Hannah negó con la cabeza.
—Sólo quería verte a ti. Vuelve a dormirte.
Cuando Hannah se fue, Jane se hundió entre las almohadas. Pensó en ir a ver cómo estaba su hermana en el cuarto de baño, pero el sueño la reclamó antes de que pudiera seguir ese impulso.
A la mañana siguiente Jane se despertó con el sonido de fuertes pisadas corriendo por el pasillo. Al principio asumió que alguien había tirado algo que estaba dejando una mancha en la alfombra o sobre una silla o una colcha. Pero luego sintió las sirenas de la ambulancia en el camino de entrada.

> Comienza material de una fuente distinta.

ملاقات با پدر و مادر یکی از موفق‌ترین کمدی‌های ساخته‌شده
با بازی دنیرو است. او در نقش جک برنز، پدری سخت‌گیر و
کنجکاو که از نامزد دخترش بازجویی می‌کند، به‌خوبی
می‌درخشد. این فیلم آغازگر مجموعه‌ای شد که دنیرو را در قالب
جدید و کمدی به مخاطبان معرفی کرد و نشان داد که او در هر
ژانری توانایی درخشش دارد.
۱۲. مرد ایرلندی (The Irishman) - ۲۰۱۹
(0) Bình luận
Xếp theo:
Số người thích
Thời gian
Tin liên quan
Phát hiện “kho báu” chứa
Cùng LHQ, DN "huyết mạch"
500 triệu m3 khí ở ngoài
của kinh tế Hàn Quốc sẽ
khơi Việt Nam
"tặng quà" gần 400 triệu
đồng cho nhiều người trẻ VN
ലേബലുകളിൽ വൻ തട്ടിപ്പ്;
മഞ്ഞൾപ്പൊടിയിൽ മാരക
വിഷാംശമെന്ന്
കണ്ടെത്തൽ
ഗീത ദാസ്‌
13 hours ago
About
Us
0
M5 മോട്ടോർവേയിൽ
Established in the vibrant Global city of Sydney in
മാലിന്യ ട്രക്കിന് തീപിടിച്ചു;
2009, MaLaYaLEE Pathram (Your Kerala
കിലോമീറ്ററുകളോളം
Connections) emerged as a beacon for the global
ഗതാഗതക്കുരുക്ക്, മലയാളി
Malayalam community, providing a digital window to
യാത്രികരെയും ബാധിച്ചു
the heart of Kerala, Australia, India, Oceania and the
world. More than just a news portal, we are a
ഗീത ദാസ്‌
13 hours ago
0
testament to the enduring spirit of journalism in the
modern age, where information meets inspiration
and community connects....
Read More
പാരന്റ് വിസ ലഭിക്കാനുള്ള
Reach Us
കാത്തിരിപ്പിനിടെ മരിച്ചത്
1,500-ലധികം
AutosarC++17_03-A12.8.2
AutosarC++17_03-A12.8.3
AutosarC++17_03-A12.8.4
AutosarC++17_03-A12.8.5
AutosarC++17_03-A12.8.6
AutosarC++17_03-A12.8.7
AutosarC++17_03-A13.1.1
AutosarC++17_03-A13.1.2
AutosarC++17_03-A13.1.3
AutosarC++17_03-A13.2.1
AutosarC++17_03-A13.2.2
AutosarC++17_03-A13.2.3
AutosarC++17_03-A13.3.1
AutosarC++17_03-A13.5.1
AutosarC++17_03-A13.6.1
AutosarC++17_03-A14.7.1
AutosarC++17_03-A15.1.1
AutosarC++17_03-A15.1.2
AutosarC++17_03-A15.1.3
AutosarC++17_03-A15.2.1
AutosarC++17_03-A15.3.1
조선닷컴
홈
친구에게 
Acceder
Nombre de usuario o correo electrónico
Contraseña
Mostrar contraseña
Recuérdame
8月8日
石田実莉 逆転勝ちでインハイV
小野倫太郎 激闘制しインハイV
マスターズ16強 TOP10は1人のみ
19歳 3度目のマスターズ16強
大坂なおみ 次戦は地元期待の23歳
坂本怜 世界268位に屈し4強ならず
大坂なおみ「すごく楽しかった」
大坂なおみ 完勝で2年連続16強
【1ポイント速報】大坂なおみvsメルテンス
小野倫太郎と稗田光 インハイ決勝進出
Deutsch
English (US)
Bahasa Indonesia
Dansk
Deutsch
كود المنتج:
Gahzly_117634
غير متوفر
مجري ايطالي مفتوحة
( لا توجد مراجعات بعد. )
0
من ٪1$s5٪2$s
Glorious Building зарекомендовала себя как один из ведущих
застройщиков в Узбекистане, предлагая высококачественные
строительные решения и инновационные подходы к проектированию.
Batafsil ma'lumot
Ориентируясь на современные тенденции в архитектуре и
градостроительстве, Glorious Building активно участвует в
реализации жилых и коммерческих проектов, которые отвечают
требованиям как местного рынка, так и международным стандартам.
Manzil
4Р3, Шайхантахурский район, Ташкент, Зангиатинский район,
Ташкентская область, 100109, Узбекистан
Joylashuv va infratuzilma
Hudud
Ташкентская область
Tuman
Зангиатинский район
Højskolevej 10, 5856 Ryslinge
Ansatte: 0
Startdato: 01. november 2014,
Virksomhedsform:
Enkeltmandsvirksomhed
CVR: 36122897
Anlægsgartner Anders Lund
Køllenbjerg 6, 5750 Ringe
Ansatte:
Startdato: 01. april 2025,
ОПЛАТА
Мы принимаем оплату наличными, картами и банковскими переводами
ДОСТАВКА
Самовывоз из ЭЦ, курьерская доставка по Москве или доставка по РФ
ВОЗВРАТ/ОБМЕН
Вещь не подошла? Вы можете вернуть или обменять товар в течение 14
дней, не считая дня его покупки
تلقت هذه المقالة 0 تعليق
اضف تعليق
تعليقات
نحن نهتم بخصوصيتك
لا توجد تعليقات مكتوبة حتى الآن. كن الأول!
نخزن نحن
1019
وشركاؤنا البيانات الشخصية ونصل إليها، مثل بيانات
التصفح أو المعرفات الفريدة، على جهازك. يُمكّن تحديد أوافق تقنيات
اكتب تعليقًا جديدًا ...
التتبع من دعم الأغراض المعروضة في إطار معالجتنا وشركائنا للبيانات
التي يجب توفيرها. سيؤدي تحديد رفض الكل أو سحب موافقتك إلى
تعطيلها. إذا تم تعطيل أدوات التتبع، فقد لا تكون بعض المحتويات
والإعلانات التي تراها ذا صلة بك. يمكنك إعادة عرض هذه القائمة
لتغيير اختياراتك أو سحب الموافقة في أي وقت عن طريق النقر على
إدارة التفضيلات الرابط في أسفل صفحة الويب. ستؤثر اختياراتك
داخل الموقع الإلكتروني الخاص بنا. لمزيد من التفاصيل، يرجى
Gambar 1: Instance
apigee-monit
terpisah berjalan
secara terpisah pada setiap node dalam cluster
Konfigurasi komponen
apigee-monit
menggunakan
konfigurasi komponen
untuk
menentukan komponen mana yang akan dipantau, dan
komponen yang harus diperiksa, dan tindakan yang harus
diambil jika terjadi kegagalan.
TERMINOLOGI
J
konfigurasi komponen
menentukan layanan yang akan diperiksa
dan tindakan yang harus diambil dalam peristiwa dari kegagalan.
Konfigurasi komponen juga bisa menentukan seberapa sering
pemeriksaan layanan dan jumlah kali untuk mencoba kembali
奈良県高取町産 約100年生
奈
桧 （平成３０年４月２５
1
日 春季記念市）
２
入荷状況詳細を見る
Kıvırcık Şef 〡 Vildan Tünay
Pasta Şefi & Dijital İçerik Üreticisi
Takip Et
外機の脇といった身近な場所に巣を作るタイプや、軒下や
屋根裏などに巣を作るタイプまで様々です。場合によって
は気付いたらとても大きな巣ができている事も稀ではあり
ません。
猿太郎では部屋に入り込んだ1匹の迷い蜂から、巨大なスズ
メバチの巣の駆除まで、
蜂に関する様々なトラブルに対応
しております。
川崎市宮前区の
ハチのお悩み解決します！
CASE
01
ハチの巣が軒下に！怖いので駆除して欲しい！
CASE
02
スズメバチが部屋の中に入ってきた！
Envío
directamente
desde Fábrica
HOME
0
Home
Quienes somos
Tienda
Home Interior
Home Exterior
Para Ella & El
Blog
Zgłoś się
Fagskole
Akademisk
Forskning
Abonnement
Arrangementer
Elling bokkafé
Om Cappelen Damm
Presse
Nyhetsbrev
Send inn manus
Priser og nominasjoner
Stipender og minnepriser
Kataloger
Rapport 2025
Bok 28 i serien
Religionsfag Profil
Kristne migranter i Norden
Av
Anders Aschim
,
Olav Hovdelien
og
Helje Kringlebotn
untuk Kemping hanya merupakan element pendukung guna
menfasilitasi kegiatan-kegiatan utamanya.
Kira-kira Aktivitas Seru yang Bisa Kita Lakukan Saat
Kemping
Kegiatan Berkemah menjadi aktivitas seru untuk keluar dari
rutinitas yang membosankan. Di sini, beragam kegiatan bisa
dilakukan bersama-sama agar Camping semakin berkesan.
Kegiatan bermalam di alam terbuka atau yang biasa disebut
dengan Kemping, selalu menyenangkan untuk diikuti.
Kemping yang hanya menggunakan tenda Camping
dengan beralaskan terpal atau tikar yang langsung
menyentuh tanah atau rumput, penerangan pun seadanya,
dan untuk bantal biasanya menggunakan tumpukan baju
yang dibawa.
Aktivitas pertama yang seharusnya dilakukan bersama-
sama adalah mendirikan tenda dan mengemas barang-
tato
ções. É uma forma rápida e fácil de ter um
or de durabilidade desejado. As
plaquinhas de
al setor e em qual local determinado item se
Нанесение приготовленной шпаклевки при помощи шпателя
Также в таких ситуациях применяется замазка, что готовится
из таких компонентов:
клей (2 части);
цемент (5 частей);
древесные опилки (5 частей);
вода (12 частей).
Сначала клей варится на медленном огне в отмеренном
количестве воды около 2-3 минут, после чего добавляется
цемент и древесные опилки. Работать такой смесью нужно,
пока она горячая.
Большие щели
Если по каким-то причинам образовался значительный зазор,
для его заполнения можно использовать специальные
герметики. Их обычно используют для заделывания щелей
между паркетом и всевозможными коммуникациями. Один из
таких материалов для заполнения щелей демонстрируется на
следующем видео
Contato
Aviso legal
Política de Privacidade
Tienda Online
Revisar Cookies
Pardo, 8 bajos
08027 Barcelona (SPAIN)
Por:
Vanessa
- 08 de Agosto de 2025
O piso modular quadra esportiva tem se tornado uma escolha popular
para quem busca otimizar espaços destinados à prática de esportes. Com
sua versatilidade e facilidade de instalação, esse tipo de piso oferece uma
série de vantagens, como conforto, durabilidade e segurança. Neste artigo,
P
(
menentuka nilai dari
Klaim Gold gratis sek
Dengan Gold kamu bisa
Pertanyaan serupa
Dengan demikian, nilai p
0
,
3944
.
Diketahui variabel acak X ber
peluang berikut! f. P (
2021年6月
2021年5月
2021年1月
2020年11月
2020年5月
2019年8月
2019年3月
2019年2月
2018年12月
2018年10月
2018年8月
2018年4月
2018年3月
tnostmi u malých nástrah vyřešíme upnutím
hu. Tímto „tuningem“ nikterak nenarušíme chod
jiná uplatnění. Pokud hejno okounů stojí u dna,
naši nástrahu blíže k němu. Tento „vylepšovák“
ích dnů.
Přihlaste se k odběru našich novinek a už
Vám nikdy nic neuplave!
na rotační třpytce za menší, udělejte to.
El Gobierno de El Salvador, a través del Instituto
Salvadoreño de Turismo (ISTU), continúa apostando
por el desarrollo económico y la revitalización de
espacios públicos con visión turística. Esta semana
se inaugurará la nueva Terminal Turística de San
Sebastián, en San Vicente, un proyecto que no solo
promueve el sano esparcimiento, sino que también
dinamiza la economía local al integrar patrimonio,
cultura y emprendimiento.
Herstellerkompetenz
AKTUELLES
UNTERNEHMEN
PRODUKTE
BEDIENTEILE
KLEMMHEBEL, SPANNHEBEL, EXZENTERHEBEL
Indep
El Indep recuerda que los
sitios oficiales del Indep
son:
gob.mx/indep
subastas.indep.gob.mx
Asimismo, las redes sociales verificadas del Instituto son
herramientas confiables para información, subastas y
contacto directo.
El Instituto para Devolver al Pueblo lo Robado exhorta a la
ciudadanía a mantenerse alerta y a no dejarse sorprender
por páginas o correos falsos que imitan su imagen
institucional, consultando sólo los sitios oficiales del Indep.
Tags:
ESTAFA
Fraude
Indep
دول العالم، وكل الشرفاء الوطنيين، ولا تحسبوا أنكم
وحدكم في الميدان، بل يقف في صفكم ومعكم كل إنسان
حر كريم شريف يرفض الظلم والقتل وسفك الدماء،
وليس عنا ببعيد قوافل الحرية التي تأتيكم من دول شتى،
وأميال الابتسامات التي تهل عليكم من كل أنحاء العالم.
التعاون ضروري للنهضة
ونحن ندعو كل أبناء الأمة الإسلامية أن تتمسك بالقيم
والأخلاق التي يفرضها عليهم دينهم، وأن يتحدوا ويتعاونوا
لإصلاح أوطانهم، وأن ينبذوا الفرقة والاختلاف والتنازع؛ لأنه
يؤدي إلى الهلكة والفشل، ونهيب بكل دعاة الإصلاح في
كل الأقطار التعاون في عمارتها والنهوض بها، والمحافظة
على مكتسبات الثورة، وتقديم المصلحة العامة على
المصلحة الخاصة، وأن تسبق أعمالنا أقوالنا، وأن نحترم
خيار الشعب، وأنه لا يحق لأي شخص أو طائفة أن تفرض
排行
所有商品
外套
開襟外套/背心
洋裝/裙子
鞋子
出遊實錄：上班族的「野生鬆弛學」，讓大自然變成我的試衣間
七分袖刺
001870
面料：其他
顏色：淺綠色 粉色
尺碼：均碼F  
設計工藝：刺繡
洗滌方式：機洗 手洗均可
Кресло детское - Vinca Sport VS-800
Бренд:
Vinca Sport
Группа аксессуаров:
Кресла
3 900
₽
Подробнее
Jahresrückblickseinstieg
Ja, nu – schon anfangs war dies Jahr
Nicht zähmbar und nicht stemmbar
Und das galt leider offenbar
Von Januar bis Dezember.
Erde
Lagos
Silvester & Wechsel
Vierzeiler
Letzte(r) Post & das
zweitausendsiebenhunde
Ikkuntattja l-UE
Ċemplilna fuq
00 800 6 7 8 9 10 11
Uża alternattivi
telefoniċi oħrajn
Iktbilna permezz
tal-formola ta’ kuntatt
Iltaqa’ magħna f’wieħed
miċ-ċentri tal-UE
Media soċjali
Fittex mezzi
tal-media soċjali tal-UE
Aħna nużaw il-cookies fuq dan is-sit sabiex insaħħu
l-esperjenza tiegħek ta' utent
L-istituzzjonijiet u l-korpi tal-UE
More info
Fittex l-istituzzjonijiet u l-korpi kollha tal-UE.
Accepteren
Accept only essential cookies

Jane salió de la cama, miró por las ventanas delanteras, luego asomó la cabeza al pasillo. Su padre estaba hablando con alguien en la planta baja, y la puerta de la habitación de Hannah estaba abierta.
En puntillas, Jane caminó por la alfombra oriental, pensando que habitualmente su hermana nunca se levantaba tan temprano los sábados. Debía sentirse realmente enferma.
Se detuvo en la puerta. Hannah yacía inmóvil sobre la cama, con los ojos abiertos fijos en el cielo raso, la piel tan blanca como las prístinas sábanas blancas como la nieve sobre las que estaba tendida.
No parpadeaba.
En la esquina opuesta de la habitación, tan lejos como le era posible de Hannah, su madre estaba sentada en el asiento de la ventana, con el vestido de seda color marfil arremolinándose a su alrededor.
—Vuelve a la cama. Ahora.
Jane corrió a su habitación. Justo cuando cerraba la puerta, vio a su padre subir la escalera con dos hombres de uniforme azul marino. Estaba hablando con autoridad y oyó las palabras congénita corazón algo.
Jane saltó sobre la cama y se cubrió la cabeza con las sábanas. Mientras temblaba en la oscuridad, se sintió muy pequeña y muy asustada.
El tablero había tenido razón. Hannah no tendría regalos de Navidad y no se casaría con nadie.
Pero la hermana menor de Jane cumplió su promesa. Si que regresó.



[1] Mary Jane: Merceditas, típicos zapatos de uniforme escolar.